The Federal Circuit took care to distinguish this case from the typical written description case law line. Unlike Ariad or In re Ruschig, this case did not involve whether a specification supported a broad genus or a later-claimed species. Instead, the question was simply whether a disclosure of “2” provides written description support for “1.” The court also distinguished its case law on correcting errors in issued patents, noting that In re Oda concerns reissue proceedings before the Patent Office, and Novo Industries permits district court correction of patent errors only when the correction is “not subject to reasonable debate.” Here, the alleged error existed in a provisional application, not an issued patent, and the existence of an error was itself debatable.
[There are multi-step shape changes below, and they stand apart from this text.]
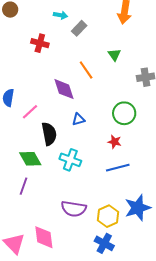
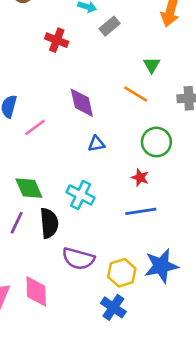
orange line: (86, 70) -> (136, 94), moved, turned -30
black semicircle: (49, 134) -> (49, 223), moved

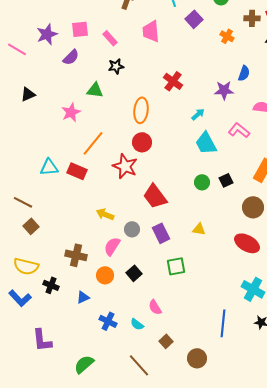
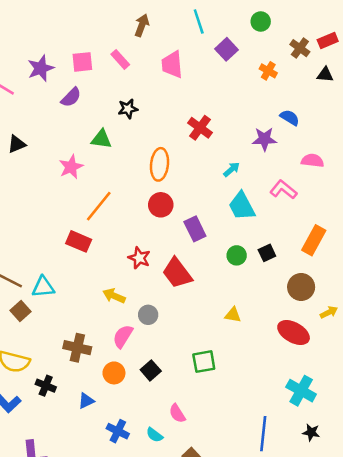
brown cross: (252, 18) -> (300, 48), turned 35
pink rectangle: (110, 38) -> (120, 59), moved
blue semicircle: (244, 73) -> (290, 118), turned -77
red star: (125, 166) -> (139, 258), moved, size x0.7
cyan triangle: (49, 167) -> (43, 287), moved
purple rectangle: (161, 233) -> (195, 229), moved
Applying the written description standard de novo, the court concluded that the provisional did not convey to a skilled artisan that the inventors possessed the C1 version of the compound. The provisional explicitly disclosed a range of two to twelve carbon atoms and notably excluded a one-carbon alkyl group. Enanta’s expert pointed to an inconsistency elsewhere in the provisional, where the definition of “alkyl” listed “C2-C12 alkyl” alongside written text describing “one to twelve” carbon atoms, arguing this mismatch demonstrated a typographical error that infected all later uses of “C2-C12 alkyl” throughout the document. The court rejected this argument because the expert pointed to a purported error in the general definition of “alkyl,” not in the specific disclosure of —NHC(O)—C2-C12-alkyl under the definition of “substituted.”

Judge Lourie offered a memorable illustration of the principle: the issue is “akin to asking whether a disclosure of ethanol, a two-carbon alcohol regularly consumed by people, would provide adequate written description support for methanol, a one-carbon alcohol that is highly toxic to people.” Even structurally similar compounds cannot necessarily substitute for one another in a written description analysis. The provisional specification was “highly detailed,” carefully cataloguing dozens of specific chemical moieties, and the court declined to expand its disclosure beyond what was actually written.

Because the provisional did not disclose —NHC(O)—C1-alkyl, the ’953 patent could not claim its priority date, and Pfizer’s intervening disclosure of nirmatrelvir anticipated the claims. The decision is a reminder that priority claims rise or fall on what is actually disclosed in the earlier filing, and that expert testimony about purported typographical errors elsewhere in a document will likely not rescue a claim from an anticipation finding where the specific subject matter at issue was never described.